*** Exercise data Section Begins ***
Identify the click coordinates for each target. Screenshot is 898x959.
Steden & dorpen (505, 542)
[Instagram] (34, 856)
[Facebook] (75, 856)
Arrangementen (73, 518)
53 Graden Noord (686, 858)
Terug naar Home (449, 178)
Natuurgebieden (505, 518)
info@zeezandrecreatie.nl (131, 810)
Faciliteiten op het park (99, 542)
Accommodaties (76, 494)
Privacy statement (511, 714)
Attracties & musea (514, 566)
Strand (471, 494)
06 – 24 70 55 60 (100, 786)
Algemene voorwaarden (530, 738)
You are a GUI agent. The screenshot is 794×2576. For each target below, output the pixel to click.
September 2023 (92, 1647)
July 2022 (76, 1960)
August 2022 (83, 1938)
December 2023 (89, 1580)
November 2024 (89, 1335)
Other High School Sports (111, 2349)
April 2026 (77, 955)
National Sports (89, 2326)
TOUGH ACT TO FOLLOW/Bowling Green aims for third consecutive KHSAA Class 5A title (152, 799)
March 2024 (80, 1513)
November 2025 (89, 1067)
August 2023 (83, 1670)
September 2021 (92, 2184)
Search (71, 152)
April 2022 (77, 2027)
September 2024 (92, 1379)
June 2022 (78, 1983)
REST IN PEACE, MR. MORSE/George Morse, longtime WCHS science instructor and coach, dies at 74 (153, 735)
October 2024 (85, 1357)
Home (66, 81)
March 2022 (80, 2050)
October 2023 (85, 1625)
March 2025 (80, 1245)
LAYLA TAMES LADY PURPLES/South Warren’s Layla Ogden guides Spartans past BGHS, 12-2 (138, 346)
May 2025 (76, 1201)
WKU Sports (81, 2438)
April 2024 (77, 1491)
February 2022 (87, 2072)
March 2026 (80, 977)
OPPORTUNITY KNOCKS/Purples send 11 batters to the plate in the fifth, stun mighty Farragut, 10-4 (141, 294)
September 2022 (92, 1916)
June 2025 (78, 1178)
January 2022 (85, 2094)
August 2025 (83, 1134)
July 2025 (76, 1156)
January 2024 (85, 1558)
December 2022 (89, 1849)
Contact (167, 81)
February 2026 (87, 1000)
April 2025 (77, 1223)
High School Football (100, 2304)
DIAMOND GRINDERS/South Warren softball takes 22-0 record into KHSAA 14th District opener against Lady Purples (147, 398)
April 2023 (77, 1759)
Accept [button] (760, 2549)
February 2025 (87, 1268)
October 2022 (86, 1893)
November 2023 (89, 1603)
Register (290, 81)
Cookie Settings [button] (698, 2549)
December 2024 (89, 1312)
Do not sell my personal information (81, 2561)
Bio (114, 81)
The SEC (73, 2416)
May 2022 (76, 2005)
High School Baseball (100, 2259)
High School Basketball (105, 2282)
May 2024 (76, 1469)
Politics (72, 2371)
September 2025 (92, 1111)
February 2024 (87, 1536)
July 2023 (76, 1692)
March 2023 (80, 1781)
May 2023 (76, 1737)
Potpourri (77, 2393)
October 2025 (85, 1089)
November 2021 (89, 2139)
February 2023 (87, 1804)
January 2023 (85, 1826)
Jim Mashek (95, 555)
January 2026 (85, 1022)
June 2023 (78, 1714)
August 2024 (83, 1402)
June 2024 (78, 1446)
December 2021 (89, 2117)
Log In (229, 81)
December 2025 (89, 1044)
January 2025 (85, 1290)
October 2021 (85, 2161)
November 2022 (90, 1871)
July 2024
*** Exercise data Section Ends ***
Take the line holding "March 2023 (80, 1781)" and all lines after it through the end of the data, and set them down exactly.

March 2023 (80, 1781)
May 2023 (76, 1737)
Potpourri (77, 2393)
October 2025 (85, 1089)
November 2021 (89, 2139)
February 2023 (87, 1804)
January 2023 (85, 1826)
Jim Mashek (95, 555)
January 2026 (85, 1022)
June 2023 (78, 1714)
August 2024 (83, 1402)
June 2024 (78, 1446)
December 2021 (89, 2117)
Log In (229, 81)
December 2025 (89, 1044)
January 2025 (85, 1290)
October 2021 (85, 2161)
November 2022 (90, 1871)
July 2024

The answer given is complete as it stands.